*WHAT THE EXERCISE ASKS*
All of the records below need to be written out exactly, but without the pictures.

(Saved data entries)

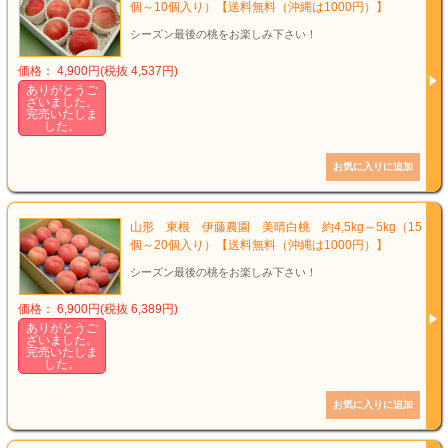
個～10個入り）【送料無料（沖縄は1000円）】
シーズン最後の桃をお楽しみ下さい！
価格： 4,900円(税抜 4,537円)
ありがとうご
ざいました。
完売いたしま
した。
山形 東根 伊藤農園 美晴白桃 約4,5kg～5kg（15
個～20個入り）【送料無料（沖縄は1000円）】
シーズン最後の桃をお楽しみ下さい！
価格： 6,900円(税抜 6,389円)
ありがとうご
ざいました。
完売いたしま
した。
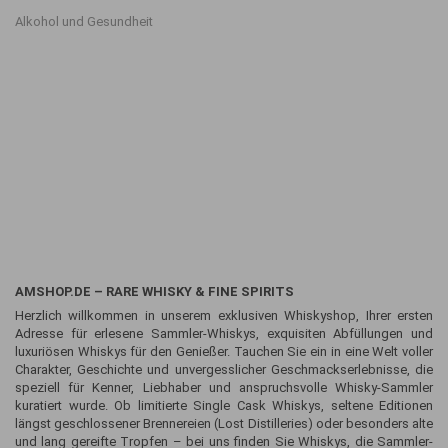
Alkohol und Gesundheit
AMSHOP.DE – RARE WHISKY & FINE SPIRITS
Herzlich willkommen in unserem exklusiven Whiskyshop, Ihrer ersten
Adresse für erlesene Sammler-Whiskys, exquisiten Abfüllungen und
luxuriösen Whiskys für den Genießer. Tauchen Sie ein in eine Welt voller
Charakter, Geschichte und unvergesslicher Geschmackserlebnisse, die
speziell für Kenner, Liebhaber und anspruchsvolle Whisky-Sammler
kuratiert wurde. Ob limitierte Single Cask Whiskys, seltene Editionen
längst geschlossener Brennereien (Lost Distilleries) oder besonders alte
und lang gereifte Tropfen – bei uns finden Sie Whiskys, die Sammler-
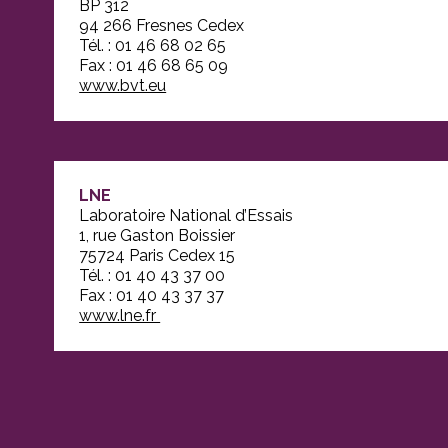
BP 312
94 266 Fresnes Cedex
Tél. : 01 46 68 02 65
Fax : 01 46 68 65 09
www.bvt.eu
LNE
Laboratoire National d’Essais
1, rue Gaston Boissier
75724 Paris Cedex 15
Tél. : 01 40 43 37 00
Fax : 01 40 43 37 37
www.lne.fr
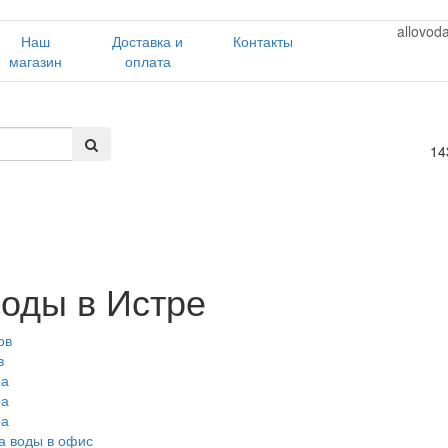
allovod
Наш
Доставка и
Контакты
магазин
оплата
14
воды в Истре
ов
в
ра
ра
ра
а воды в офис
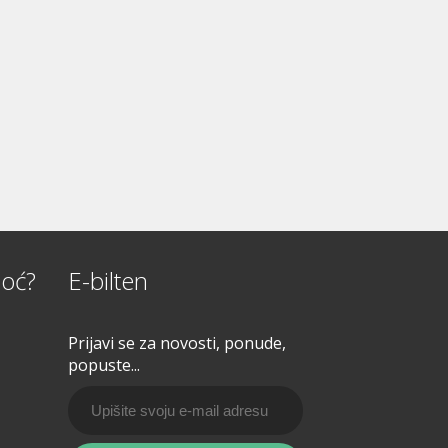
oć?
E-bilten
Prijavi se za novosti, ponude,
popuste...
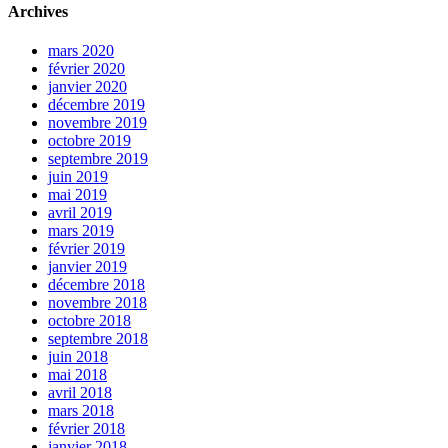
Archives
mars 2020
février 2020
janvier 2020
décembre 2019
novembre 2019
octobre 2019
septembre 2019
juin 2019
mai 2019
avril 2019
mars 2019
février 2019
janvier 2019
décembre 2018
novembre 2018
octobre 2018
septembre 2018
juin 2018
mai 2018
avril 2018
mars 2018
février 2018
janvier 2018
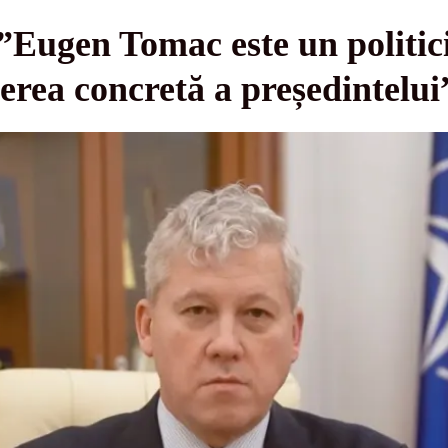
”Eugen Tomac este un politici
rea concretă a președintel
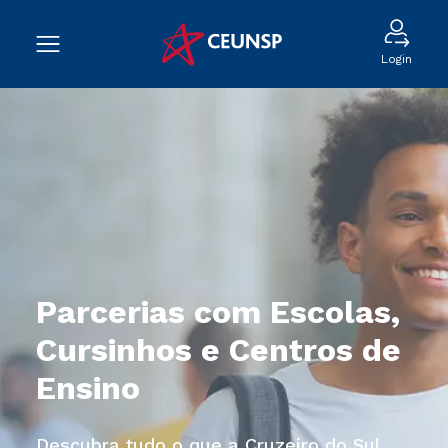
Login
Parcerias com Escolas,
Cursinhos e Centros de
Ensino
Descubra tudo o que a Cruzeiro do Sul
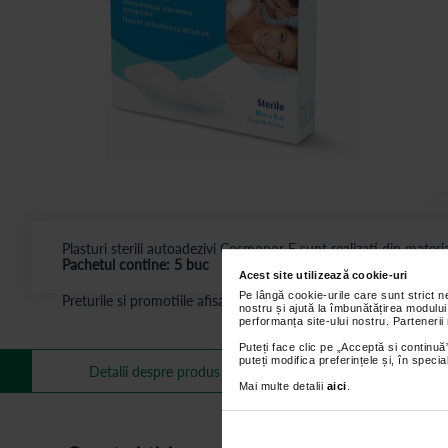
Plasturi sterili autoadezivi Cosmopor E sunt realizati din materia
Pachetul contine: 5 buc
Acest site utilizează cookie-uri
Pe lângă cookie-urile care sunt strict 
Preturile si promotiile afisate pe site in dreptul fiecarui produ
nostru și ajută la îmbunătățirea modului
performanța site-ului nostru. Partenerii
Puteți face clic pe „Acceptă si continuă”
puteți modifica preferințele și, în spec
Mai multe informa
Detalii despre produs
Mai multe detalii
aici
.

*ANSWER FOR THIS EXERCISE*
個～10個入り）【送料無料（沖縄は1000円）】
シーズン最後の桃をお楽しみ下さい！
価格： 4,900円(税抜 4,537円)
ありがとうご
ざいました。
完売いたしま
した。
山形 東根 伊藤農園 美晴白桃 約4,5kg～5kg（15
個～20個入り）【送料無料（沖縄は1000円）】
シーズン最後の桃をお楽しみ下さい！
価格： 6,900円(税抜 6,389円)
ありがとうご
ざいました。
完売いたしま
した。
Alkohol und Gesundheit
AMSHOP.DE – RARE WHISKY & FINE SPIRITS
Herzlich willkommen in unserem exklusiven Whiskyshop, Ihrer ersten
Adresse für erlesene Sammler-Whiskys, exquisiten Abfüllungen und
luxuriösen Whiskys für den Genießer. Tauchen Sie ein in eine Welt voller
Charakter, Geschichte und unvergesslicher Geschmackserlebnisse, die
speziell für Kenner, Liebhaber und anspruchsvolle Whisky-Sammler
kuratiert wurde. Ob limitierte Single Cask Whiskys, seltene Editionen
längst geschlossener Brennereien (Lost Distilleries) oder besonders alte
und lang gereifte Tropfen – bei uns finden Sie Whiskys, die Sammler-
BP 312
94 266 Fresnes Cedex
Tél. : 01 46 68 02 65
Fax : 01 46 68 65 09
www.bvt.eu
LNE
Laboratoire National d’Essais
1, rue Gaston Boissier
75724 Paris Cedex 15
Tél. : 01 40 43 37 00
Fax : 01 40 43 37 37
www.lne.fr
allovod
Наш
Доставка и
Контакты
магазин
оплата
14
воды в Истре
ов
в
ра
ра
ра
а воды в офис
oć?
E-bilten
Prijavi se za novosti, ponude,
popuste...
Archives
mars 2020
février 2020
janvier 2020
décembre 2019
novembre 2019
octobre 2019
septembre 2019
juin 2019
mai 2019
avril 2019
mars 2019
février 2019
janvier 2019
décembre 2018
novembre 2018
octobre 2018
septembre 2018
juin 2018
mai 2018
avril 2018
mars 2018
février 2018
janvier 2018
”Eugen Tomac este un politici
rea concretă a președintel
Login
Parcerias com Escolas,
Cursinhos e Centros de
Ensino
Descubra tudo o que a Cruzeiro do Sul
Plasturi sterili autoadezivi Cosmopor E sunt realizati din materia
Pachetul contine: 5 buc
Acest site utilizează cookie-uri
Pe lângă cookie-urile care sunt strict 
Preturile si promotiile afisate pe site in dreptul fiecarui produ
nostru și ajută la îmbunătățirea modului
performanța site-ului nostru. Partenerii
Puteți face clic pe „Acceptă si continuă”
puteți modifica preferințele și, în spec
Mai multe informa
Detalii despre produs
Mai multe detalii
aici
.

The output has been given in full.